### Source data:
....

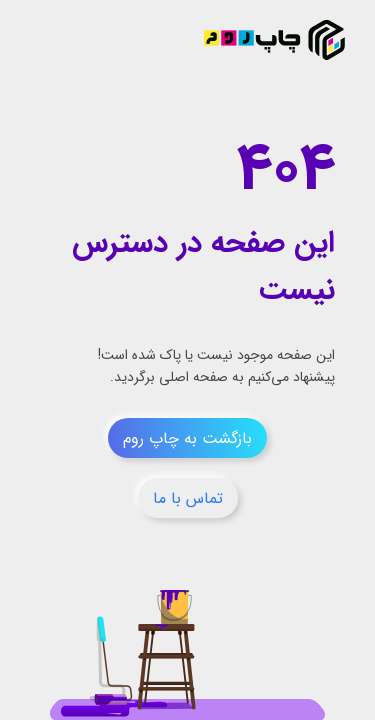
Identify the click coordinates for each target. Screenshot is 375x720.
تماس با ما (188, 498)
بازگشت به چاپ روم (187, 438)
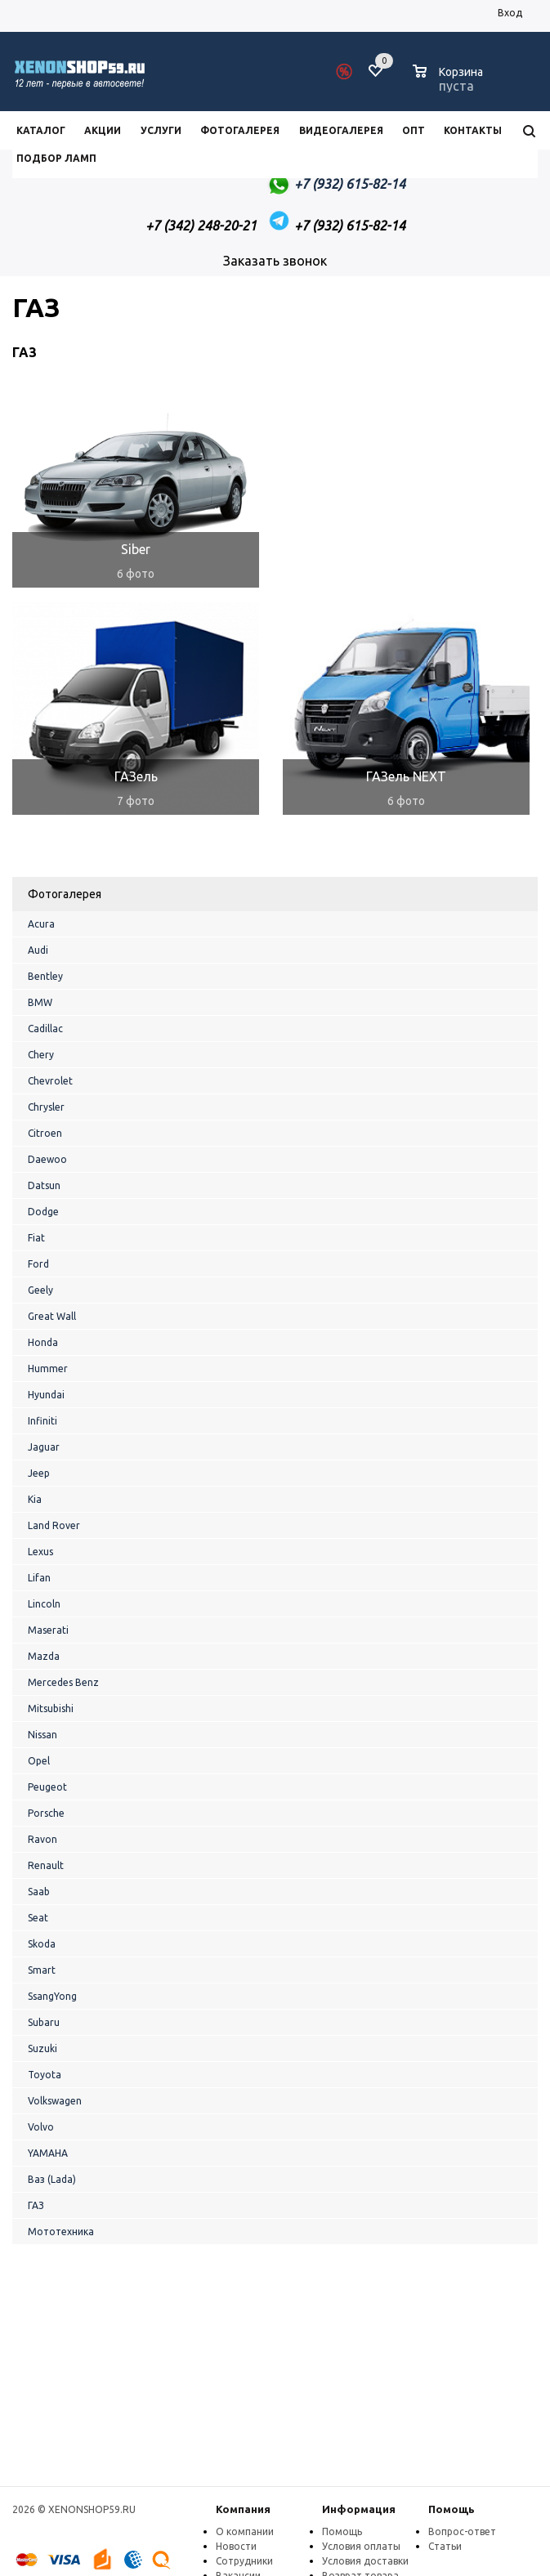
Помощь (451, 2509)
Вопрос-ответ (462, 2531)
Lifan (39, 1577)
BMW (40, 1002)
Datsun (44, 1185)
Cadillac (45, 1028)
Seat (38, 1917)
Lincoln (44, 1604)
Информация (359, 2509)
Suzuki (42, 2048)
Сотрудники (244, 2561)
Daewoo (47, 1159)
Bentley (45, 976)
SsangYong (52, 1996)
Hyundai (46, 1394)
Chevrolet (50, 1081)
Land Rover (54, 1525)
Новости (236, 2546)
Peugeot (47, 1787)
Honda (43, 1342)
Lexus (40, 1551)
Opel (39, 1760)
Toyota (44, 2074)
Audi (38, 950)
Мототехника (61, 2231)
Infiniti (42, 1420)
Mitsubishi (51, 1708)
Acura (41, 924)
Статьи (445, 2546)
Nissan (42, 1734)
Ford (38, 1264)
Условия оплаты (361, 2546)
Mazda (44, 1656)
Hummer (48, 1368)
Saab (39, 1891)
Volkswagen (55, 2100)
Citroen (45, 1133)
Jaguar (44, 1447)
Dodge (43, 1211)
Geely (40, 1290)
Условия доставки (365, 2561)
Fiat (36, 1237)
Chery (41, 1054)
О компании (245, 2531)
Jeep (39, 1473)
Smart (42, 1970)
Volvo (41, 2127)
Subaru (44, 2022)
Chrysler (46, 1107)
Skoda (42, 1944)
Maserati (48, 1630)
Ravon (42, 1839)
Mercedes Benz (63, 1682)
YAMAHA (48, 2153)
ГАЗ (36, 2205)
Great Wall (52, 1316)
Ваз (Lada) (52, 2179)
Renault (46, 1865)
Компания (243, 2509)
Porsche (46, 1813)
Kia (35, 1499)
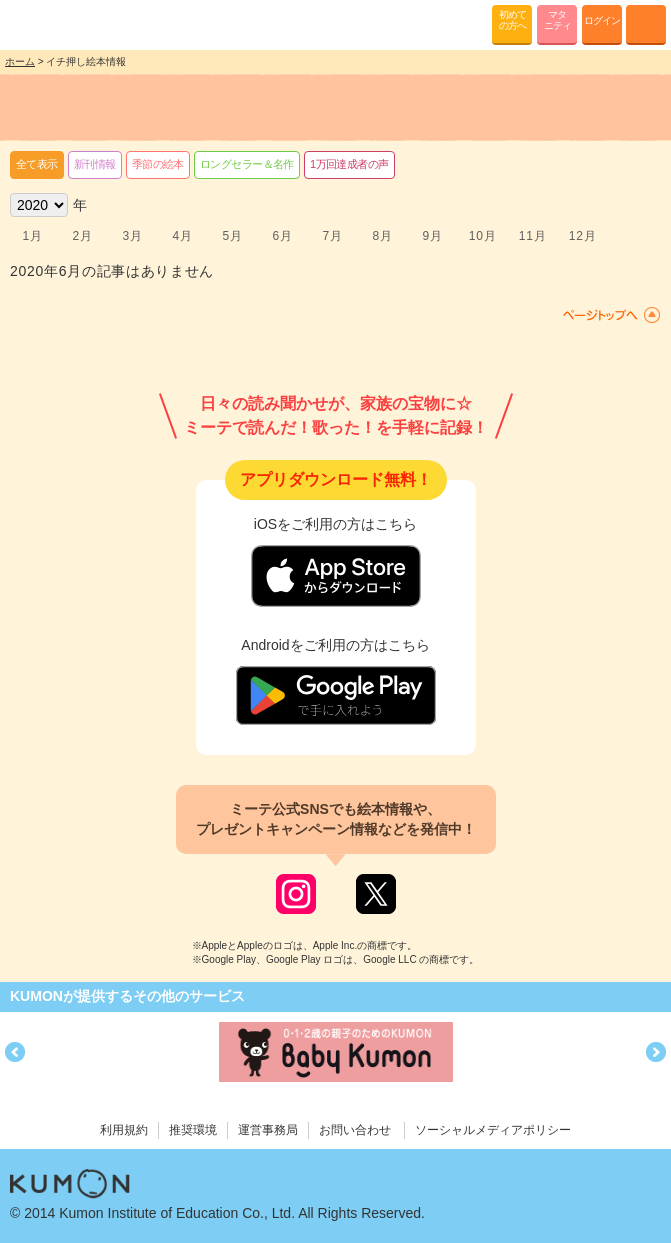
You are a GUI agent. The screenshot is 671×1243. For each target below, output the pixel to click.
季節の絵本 (158, 164)
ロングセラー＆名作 (247, 164)
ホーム (20, 61)
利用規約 (124, 1130)
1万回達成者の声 (349, 164)
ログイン (602, 20)
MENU (646, 25)
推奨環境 (193, 1130)
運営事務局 (268, 1130)
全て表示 (37, 164)
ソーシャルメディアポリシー (493, 1130)
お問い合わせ (355, 1130)
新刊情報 (95, 164)
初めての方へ (512, 20)
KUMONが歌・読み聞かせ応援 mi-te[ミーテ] (62, 24)
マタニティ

....

### Problem details:
State how many lines of the records above hold the word "click", adding nothing beyond the number.

### Output:
2